LONDON (Reuters) - Whether Brexit purists or radical socialists win Britain’s election next month, a deluge of fresh debt is set to bloat the country’s 1.6 trillion pound government bond pile.
But the permutations around the Dec. 12 election - and the implications for Brexit - make it tough for holders of British government debt to predict just what the borrowing bonanza will mean for them.
In 2010, Bill Gross - then cast as “king of the bond market” - warned that British government bonds were “resting on a bed of nitroglycerine” because of Britain’s large budget deficit.
Since then, however, demand for gilts - named after the gold-edged paper on which they were first printed - has risen as investors with huge liabilities, such as pension funds, sought the safety of reliable borrowers. Britain, the world’s fifth-biggest economy, has never defaulted.
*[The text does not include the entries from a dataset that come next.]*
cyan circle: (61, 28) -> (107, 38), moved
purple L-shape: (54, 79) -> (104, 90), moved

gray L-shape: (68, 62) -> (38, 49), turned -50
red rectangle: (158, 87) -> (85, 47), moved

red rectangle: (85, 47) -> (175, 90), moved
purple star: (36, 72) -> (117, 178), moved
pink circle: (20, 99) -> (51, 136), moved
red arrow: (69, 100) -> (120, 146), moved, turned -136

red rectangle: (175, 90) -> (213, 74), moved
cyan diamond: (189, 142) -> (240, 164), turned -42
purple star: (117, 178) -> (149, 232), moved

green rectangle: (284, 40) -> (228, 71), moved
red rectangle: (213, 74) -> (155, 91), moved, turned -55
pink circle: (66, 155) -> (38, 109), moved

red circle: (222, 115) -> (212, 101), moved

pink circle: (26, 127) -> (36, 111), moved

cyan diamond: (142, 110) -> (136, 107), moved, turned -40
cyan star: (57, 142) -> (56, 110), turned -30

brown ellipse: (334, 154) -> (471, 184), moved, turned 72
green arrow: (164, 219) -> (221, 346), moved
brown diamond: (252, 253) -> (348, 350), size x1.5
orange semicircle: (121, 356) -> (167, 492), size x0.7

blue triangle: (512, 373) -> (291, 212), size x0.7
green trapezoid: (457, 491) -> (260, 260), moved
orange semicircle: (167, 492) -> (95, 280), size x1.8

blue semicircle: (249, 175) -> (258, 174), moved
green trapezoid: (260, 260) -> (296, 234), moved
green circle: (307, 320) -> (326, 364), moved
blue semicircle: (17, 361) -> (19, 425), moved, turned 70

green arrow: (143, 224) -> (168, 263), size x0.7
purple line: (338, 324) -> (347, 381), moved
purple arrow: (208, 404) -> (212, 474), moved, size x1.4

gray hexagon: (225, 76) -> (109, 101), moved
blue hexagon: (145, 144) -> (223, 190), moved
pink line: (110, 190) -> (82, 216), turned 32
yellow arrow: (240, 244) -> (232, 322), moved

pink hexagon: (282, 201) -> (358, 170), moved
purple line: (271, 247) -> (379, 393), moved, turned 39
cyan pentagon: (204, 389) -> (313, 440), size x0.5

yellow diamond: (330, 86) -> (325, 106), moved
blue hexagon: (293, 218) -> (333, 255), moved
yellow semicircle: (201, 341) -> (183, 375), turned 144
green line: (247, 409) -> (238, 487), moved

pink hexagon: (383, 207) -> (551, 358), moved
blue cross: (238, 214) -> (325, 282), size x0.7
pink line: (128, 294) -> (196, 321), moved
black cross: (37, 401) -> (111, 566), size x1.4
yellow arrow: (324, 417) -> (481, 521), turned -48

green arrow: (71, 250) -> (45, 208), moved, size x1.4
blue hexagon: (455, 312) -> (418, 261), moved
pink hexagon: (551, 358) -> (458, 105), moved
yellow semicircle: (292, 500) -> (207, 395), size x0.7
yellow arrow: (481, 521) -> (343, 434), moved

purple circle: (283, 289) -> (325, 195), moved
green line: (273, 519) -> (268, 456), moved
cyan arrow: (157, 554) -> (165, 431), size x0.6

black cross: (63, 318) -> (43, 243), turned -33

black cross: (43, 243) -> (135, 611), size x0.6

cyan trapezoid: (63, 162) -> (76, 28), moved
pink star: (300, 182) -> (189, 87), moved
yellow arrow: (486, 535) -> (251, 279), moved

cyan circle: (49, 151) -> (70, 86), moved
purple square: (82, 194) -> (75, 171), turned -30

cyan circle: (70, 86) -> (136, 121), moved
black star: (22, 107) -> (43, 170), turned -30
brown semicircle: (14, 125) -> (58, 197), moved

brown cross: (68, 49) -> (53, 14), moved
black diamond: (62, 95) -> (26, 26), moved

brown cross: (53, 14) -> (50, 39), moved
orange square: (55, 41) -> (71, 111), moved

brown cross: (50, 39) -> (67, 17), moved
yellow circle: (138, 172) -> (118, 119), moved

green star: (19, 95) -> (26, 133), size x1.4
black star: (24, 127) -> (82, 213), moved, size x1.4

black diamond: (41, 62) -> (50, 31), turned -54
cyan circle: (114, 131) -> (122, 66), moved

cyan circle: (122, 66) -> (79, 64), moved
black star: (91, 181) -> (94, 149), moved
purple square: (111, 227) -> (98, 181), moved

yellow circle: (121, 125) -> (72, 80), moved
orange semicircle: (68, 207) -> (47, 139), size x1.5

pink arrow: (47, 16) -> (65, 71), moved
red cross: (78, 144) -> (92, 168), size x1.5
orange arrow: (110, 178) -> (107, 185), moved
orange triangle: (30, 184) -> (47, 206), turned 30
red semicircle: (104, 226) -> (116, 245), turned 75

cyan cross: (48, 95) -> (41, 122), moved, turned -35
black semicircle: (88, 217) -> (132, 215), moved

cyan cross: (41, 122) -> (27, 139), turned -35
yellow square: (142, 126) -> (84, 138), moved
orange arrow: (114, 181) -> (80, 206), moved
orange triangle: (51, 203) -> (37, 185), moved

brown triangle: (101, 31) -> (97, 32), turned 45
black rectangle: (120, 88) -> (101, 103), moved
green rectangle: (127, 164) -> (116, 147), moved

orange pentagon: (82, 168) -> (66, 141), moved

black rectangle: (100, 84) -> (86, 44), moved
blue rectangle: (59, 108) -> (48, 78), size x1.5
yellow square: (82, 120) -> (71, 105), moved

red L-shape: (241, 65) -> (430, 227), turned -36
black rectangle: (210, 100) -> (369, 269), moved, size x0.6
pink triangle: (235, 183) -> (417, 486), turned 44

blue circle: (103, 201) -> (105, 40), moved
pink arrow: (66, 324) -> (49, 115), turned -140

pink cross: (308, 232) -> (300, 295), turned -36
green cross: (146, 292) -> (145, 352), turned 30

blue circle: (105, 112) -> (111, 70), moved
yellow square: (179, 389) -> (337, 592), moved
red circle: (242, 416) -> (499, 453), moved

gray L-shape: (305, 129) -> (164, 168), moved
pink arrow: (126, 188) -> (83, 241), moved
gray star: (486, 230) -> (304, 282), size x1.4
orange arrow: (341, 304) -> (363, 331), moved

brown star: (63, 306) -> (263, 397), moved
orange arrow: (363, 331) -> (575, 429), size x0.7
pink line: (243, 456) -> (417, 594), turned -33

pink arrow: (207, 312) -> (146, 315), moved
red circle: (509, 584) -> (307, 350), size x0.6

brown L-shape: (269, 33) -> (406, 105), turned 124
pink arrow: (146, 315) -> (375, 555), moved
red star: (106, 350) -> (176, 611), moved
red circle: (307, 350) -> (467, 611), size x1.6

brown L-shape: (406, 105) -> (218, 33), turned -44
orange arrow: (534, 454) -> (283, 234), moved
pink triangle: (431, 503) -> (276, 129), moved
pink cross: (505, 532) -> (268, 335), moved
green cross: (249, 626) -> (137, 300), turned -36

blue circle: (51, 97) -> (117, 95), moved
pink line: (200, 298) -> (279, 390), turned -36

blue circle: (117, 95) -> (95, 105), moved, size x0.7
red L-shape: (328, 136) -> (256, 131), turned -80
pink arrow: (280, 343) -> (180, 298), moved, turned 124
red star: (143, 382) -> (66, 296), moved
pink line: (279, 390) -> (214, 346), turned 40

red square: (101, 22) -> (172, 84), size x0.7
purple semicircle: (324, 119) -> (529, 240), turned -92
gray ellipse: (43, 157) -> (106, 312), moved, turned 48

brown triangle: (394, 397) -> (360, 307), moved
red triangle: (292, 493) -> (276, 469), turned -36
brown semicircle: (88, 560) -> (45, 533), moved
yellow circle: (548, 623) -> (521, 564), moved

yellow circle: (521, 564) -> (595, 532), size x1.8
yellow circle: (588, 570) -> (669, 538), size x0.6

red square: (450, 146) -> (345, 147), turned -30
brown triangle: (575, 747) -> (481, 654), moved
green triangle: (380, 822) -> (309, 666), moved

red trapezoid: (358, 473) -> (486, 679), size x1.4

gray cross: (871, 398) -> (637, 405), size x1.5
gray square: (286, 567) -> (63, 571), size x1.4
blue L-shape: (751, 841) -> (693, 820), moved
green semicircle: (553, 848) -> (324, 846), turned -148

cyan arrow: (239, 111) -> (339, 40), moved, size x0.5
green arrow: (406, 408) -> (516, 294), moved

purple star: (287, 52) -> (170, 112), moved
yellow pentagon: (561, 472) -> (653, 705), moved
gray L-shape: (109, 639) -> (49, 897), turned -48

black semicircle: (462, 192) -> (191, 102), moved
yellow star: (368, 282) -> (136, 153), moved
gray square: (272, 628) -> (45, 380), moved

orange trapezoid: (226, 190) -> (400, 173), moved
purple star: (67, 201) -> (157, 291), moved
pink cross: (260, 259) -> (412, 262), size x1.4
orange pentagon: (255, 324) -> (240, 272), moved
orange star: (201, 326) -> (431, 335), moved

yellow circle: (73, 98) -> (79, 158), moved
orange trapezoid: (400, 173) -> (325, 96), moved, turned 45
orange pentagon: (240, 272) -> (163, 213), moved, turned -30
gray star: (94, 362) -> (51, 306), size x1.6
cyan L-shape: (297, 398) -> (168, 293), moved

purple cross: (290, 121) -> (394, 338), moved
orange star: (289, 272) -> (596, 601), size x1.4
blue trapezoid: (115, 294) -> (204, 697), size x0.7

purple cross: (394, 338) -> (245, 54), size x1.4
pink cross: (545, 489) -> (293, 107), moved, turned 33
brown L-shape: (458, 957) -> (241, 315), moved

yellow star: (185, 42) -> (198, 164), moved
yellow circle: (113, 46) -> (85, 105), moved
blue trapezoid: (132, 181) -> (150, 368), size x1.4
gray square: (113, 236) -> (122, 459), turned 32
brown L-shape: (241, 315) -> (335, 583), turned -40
“You have a big imbalance globally between the demand for safe assets and the supply of safe assets,” said Andrew Balls, chief investment officer for global fixed income at Pacific Investment Management Company (PIMCO).
PIMCO, which Gross co-founded, is the world’s biggest bond manager, with $1.9 trillion under management.
“In this kind of environment, you’re less likely to have a big bond market reaction to promises in terms of fiscal policy,” Balls told Reuters.
There is no consensus among investors on how much extra British debt would be too much. What is clear is that Britain’s bond market is about to get bigger.
Prime Minister Boris Johnson, whose Conservative Party leads opinion polls, has promised to increase public spending to levels not seen in Britain since the 1970s, a break from the party’s decade-long focus on fixing the public finances.
The opposition Labour Party, under its socialist leader Jeremy Corbyn, has promised an even bigger increase in spending as part of an “irreversible shift in the balance of power and wealth in favour of working people”.
Labour’s plans to nationalise some utilities are already having an impact on corporate debt prices.
British government borrowing costs remain close to record lows, with the 10-year bond yielding 0.75%, in part reflecting a bond market view that a Labour majority government is unlikely.
Britain has more leeway to rack up debt than some of its peers.
Its overall debt as a share of economic output stood at 87% in 2018, more than double its level before the 2008-09 financial crisis but below France’s 98% and the United States’ 104%, according to the International Monetary Fund.
(GRAPHIC: G7 government debt link: here).
With interest rates near zero across the world and central bank toolboxes empty, Britain’s fiscal splurge could place it at the vanguard of another Western experiment in bond-fuelled stimulus.
Philip Shaw, chief economist at Investec, said Britain sold more than 200 billion pounds of gilts in the 2009/10 financial year alone as the crisis wrought havoc with the public finances.
“There didn’t seem to be a huge problem in coping with that,” Shaw said.
The Conservatives have committed to increase investment spending by 20 billion pounds annually, while Labour has pledged an extra 55 billion pounds a year.
Longer-term trends in the budget deficit - the gap between the government’s income and spending - would probably have more impact on the value of gilts, Shaw said, although: “It’s not clear at what sort of deficit that would happen.”
Britain’s budget deficit peaked during the crisis at just over 10% of GDP.
Domestic investors like pension funds and insurance firms, plus the Bank of England, account for the majority of gilt holdings, offsetting the risk of a sell-off by foreign owners if issuance rises.
“Investors will accept this supply,” Sunil Krishnan, head of multi-asset funds at Aviva Investors, said. “But the question is the price they will demand - especially on the international markets.”
Foreign owners accounted for only 25% of British government debt securities in 2017, compared with 30% in Italy and 47% in France, according to Eurostat data.
The relatively low share reflects sterling’s minor role in global markets, with foreign institutional investors like sovereign wealth funds and central banks mandated to hold only a small share of sterling assets like gilts.
Britain is no longer triple-A grade but retains high credit ratings. Unlike peers such as France, however, a worsening outlook for the public finances means downgrades are seen as a risk, even before taking into account election spending pledges.
For now, at least, foreign investors are waiting to see who wins the election and what it means for Brexit, which has slashed the value of sterling since the 2016 referendum.
Johnson’s traditionally pro-market Conservative Party is committed to taking Britain out of the European Union, something many investors see as a negative for growth prospects, at least in the short to medium term.
Labour’s Corbyn has promised to renegotiate the Brexit divorce deal and put it to a second referendum, leaving open the prospect that Britain might not leave the EU at all.
“Previously, for a decent few years, we were in general underweight in sterling (assets) due to the volatility,” said Shin Sawada, an investment management director at Sumitomo Mitsui Trust International, Asia’s biggest asset manager with around $600 billion under management.
“Going forward, we don’t know. We are waiting for the outcome of the Brexit discussions.”